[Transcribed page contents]
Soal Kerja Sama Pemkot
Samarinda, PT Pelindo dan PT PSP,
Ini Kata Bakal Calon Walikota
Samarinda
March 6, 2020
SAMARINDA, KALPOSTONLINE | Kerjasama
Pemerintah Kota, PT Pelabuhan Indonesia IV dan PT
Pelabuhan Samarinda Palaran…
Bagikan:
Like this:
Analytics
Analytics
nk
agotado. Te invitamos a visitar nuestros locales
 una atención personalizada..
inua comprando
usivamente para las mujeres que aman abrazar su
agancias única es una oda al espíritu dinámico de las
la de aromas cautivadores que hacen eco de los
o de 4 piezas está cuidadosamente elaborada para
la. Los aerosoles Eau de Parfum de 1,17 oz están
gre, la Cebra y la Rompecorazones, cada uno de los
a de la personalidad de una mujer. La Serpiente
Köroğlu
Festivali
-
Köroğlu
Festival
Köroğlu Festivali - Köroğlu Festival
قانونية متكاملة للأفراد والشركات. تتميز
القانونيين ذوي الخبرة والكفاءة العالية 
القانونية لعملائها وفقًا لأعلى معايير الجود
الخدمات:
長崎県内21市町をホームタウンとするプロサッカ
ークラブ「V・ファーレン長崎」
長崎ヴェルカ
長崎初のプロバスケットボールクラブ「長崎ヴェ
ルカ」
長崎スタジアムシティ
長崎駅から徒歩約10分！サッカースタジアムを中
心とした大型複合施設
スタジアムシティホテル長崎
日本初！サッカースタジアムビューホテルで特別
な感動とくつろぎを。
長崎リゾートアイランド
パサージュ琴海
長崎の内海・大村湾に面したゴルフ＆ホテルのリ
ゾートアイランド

What is expected
Please go through the data above and copy each line that has the word "para".

Written reply
usivamente para las mujeres que aman abrazar su
o de 4 piezas está cuidadosamente elaborada para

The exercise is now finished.